Design - Data Replication and Consistency

Current Design

Replication is configured by the replication_factor (RF) which is set at the keyspace level. RHQ uses two keyspaces - system_auth and rhq. Remember that Cassandra uses consistent hashing and forms a token ring. In earlier versions of Cassandra (prior to 1.2), each node was assigned a single token and therefore owned a single partition on the ring. Virtual nodes were introduced in 1.2 and that allows for a node to be assigned multiple tokens and therefore own multiple partitions. RHQ is using virtual nodes in large part because it greatly simplifies the work of reassigning tokens and rebalancing the cluster after nodes are added or removed. As the cluster size changes, the RF of each is changed according to the following:

Number of nodes	system_auth RF	rhq RF
1	1	1
2	2	2
3	2	2
>= 4	3	3

The first thing to note is that the RF of neither system_auth nor rhq is user-configurable. This intentional for a couple reasons. First, understanding the ramifications of changing the RF requires a certain level of understanding of Cassandra. The management of Cassandra in RHQ is predicated on users not having an in-depth (or any for that matter) understanding of Cassandra. Secondly, the RF impacts application code. Not only does it impact performance of both reads and writes, but it also impacts the consistency guarantees of client read/write operations.

We currently use consistency level (CL) ONE for all read/write operations. The reason for this is because it is the default consistency level provided by the CQL driver and changes in this area have not been a priority to date. This means that for multiple nodes, we cannot guarantee strong consistency for reads which is in start contrast from the relational database. It is not as bad as it sounds however. In the absence of failure, replicas (nodes that share the same token(s)) should be consistent. Furthermore, when a client query is executed, Cassandra does read repair in the background to ensure that all replicas have the latest known values. RHQ runs ant-entropy repair as part of regularly scheduled storage cluster maintenance which will ensure that replicas are consistent.

It should be noted that the CL with which writes are done has no impact on alerting.

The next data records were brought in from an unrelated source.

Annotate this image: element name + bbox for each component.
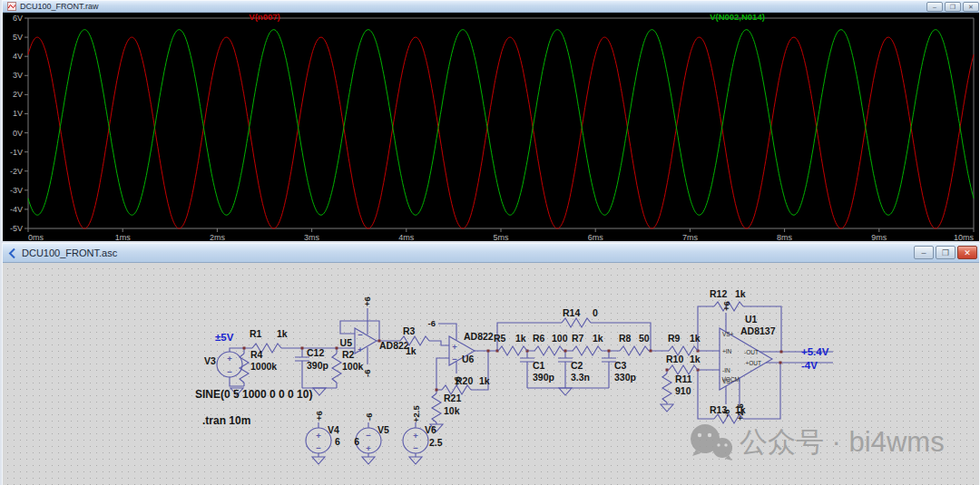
svg-text:V3: V3 <box>204 355 216 366</box>
resistor-R2[interactable]: R2 100k <box>332 349 364 383</box>
svg-text:R20: R20 <box>456 375 473 386</box>
minimize-icon[interactable]: – <box>914 246 934 259</box>
ltspice-screen: DCU100_FRONT.raw – ❐ ✕ 6V5V4V3V2V1V0V-1V… <box>0 0 980 485</box>
source-V6[interactable]: + − V6 2.5 +2.5 <box>403 405 443 453</box>
svg-text:C3: C3 <box>614 360 627 371</box>
svg-text:R6: R6 <box>533 333 545 344</box>
waveform-window: DCU100_FRONT.raw – ❐ ✕ 6V5V4V3V2V1V0V-1V… <box>2 0 980 241</box>
schematic-titlebar[interactable]: DCU100_FRONT.asc – ❐ ✕ <box>3 243 979 263</box>
resistor-R11[interactable]: R11 910 <box>662 373 692 403</box>
svg-text:V4: V4 <box>328 424 339 435</box>
y-tick-label: 0V <box>13 129 23 138</box>
maximize-icon[interactable]: ❐ <box>945 2 961 12</box>
waveform-titlebar[interactable]: DCU100_FRONT.raw – ❐ ✕ <box>3 0 979 13</box>
svg-text:+: + <box>413 431 418 440</box>
y-tick-label: 3V <box>13 71 23 80</box>
y-tick-label: -5V <box>10 224 23 233</box>
svg-text:R12: R12 <box>710 288 727 299</box>
svg-text:390p: 390p <box>307 360 328 371</box>
svg-text:−: − <box>366 431 371 440</box>
svg-text:+: + <box>452 342 457 351</box>
net-label: -6 <box>364 413 374 421</box>
svg-text:1k: 1k <box>690 333 701 344</box>
svg-text:R3: R3 <box>403 325 416 336</box>
svg-text:R5: R5 <box>494 333 506 344</box>
source-V3[interactable]: + − V3 ±5V <box>204 332 242 377</box>
y-tick-label: 2V <box>13 90 23 99</box>
resistor-R7[interactable]: R7 1k <box>572 333 603 355</box>
wechat-icon <box>691 424 732 461</box>
svg-text:VOCM: VOCM <box>722 376 740 383</box>
svg-text:330p: 330p <box>614 372 636 383</box>
net-label: -6 <box>721 410 731 417</box>
schematic-canvas[interactable]: + − V3 ±5V R1 1k R4 1000k <box>3 263 979 485</box>
y-tick-label: -1V <box>10 148 23 157</box>
x-tick-label: 7ms <box>682 233 699 241</box>
tran-directive[interactable]: .tran 10m <box>202 414 250 427</box>
svg-text:U6: U6 <box>462 354 475 364</box>
capacitor-C2[interactable]: C2 3.3n <box>558 358 590 383</box>
svg-text:1k: 1k <box>406 345 416 356</box>
svg-text:R1: R1 <box>250 328 262 339</box>
x-tick-label: 8ms <box>777 233 793 241</box>
y-tick-label: 1V <box>13 109 23 118</box>
resistor-R8[interactable]: R8 50 <box>619 333 650 355</box>
y-tick-label: -3V <box>10 186 23 195</box>
svg-text:+IN: +IN <box>722 348 732 354</box>
svg-text:R10: R10 <box>666 354 683 364</box>
svg-text:−: − <box>452 354 457 364</box>
resistor-R5[interactable]: R5 1k <box>494 333 527 355</box>
svg-text:AD822: AD822 <box>379 340 409 351</box>
svg-text:1k: 1k <box>515 333 526 344</box>
capacitor-C3[interactable]: C3 330p <box>602 358 636 383</box>
resistor-R6[interactable]: R6 100 <box>533 333 568 355</box>
minimize-icon[interactable]: – <box>926 2 943 12</box>
close-icon[interactable]: ✕ <box>957 246 977 259</box>
capacitor-C1[interactable]: C1 390p <box>520 358 554 383</box>
svg-text:C12: C12 <box>307 347 324 358</box>
resistor-R4[interactable]: R4 1000k <box>240 349 277 383</box>
svg-text:C1: C1 <box>533 360 545 371</box>
resistor-R9[interactable]: R9 1k <box>668 333 701 355</box>
source-V5[interactable]: − + V5 6 -6 <box>354 413 389 453</box>
svg-text:R14: R14 <box>563 307 580 318</box>
waveform-plot[interactable]: 6V5V4V3V2V1V0V-1V-2V-3V-4V-5V0ms1ms2ms3m… <box>3 13 979 241</box>
svg-text:+OUT: +OUT <box>745 360 761 366</box>
svg-text:3.3n: 3.3n <box>571 372 590 383</box>
svg-text:0: 0 <box>593 307 598 318</box>
svg-text:2.5: 2.5 <box>429 437 443 448</box>
resistor-R14[interactable]: R14 0 <box>562 307 598 327</box>
resistor-R20[interactable]: R20 1k <box>442 375 490 394</box>
supply-annotation: ±5V <box>215 332 234 343</box>
trace-2[interactable] <box>28 30 974 216</box>
close-icon[interactable]: ✕ <box>963 2 979 12</box>
opamp-U1[interactable]: VS+ +IN -IN VS- -OUT +OUT VOCM U1 AD8137… <box>720 301 776 421</box>
trace-label[interactable]: V(n007) <box>249 13 279 22</box>
svg-text:U1: U1 <box>745 314 758 325</box>
x-tick-label: 4ms <box>398 233 415 241</box>
svg-text:1000k: 1000k <box>250 361 277 372</box>
trace-label[interactable]: V(N002,N014) <box>710 13 765 22</box>
source-V4[interactable]: + − V4 6 +6 <box>306 411 340 453</box>
x-tick-label: 10ms <box>954 233 975 241</box>
svg-text:390p: 390p <box>533 372 554 383</box>
svg-text:1k: 1k <box>735 288 746 299</box>
output-annotation-bottom: -4V <box>801 360 818 371</box>
resistor-R21[interactable]: R21 10k <box>432 393 461 422</box>
schematic-window-title: DCU100_FRONT.asc <box>22 247 117 258</box>
svg-text:10k: 10k <box>444 405 460 416</box>
maximize-icon[interactable]: ❐ <box>936 246 956 259</box>
capacitor-C12[interactable]: C12 390p <box>295 347 328 371</box>
svg-text:R4: R4 <box>250 349 263 360</box>
waveform-file-icon <box>7 2 16 11</box>
net-label: +6 <box>314 411 324 421</box>
svg-text:R21: R21 <box>444 393 461 403</box>
watermark-text: 公众号 · bi4wms <box>740 426 945 458</box>
svg-text:+: + <box>358 344 363 354</box>
resistor-R10[interactable]: R10 1k <box>666 354 701 374</box>
svg-text:V6: V6 <box>425 424 436 435</box>
net-label: +2.5 <box>411 405 421 422</box>
schematic-file-icon <box>7 247 18 259</box>
sine-directive[interactable]: SINE(0 5 1000 0 0 0 10) <box>195 388 312 401</box>
svg-text:−: − <box>413 443 418 452</box>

The following sections discuss the implications of each RF.

One Node

With a single node there is no data replication, and all reads guarantee strong consistency. In other words, a query will return the latest value(s) for the columns/rows being queried.

Two Nodes

All writes go to both nodes. Inconsistent reads are possible though since we use CL ONE. All reads and writes can be served with a node down. Another thing to consider is the footprint on disk. Going from one to two nodes will not decrease the size of data on disk.

Three Nodes

The RF remains 2 which means metric data for a given schedule ID will be stored on two of three nodes (since the schedule ID is the partition key). Inconsistent reads are possible since both reads and writes are done at CL ONE. The footprint on disk of node will be reduced since each node no longer owns all partition keys.

If one of the nodes goes down, we can continue performing both reads and writes without any problem since one of the replicas is still up.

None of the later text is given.